* EXERCISE REQUIREMENTS *
If a picture appears in the records, skip it; copy everything else exactly.

* EXERCISE INPUTS *
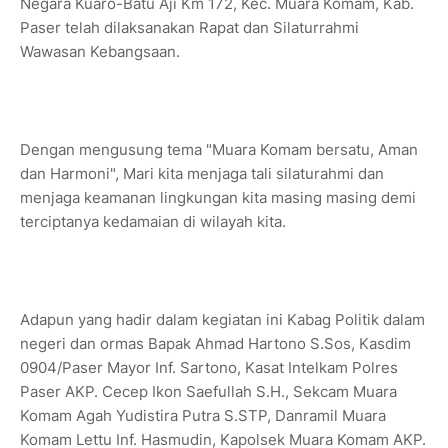
Negara Kuaro-Batu Aji Km 172, Kec. Muara Komam, Kab.
Paser telah dilaksanakan Rapat dan Silaturrahmi
Wawasan Kebangsaan.
Dengan mengusung tema "Muara Komam bersatu, Aman
dan Harmoni", Mari kita menjaga tali silaturahmi dan
menjaga keamanan lingkungan kita masing masing demi
terciptanya kedamaian di wilayah kita.
Adapun yang hadir dalam kegiatan ini Kabag Politik dalam
negeri dan ormas Bapak Ahmad Hartono S.Sos, Kasdim
0904/Paser Mayor Inf. Sartono, Kasat Intelkam Polres
Paser AKP. Cecep Ikon Saefullah S.H., Sekcam Muara
Komam Agah Yudistira Putra S.STP, Danramil Muara
Komam Lettu Inf. Hasmudin, Kapolsek Muara Komam AKP.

* OUTPUT BELOW *
Negara Kuaro-Batu Aji Km 172, Kec. Muara Komam, Kab.
Paser telah dilaksanakan Rapat dan Silaturrahmi
Wawasan Kebangsaan.
Dengan mengusung tema "Muara Komam bersatu, Aman
dan Harmoni", Mari kita menjaga tali silaturahmi dan
menjaga keamanan lingkungan kita masing masing demi
terciptanya kedamaian di wilayah kita.
Adapun yang hadir dalam kegiatan ini Kabag Politik dalam
negeri dan ormas Bapak Ahmad Hartono S.Sos, Kasdim
0904/Paser Mayor Inf. Sartono, Kasat Intelkam Polres
Paser AKP. Cecep Ikon Saefullah S.H., Sekcam Muara
Komam Agah Yudistira Putra S.STP, Danramil Muara
Komam Lettu Inf. Hasmudin, Kapolsek Muara Komam AKP.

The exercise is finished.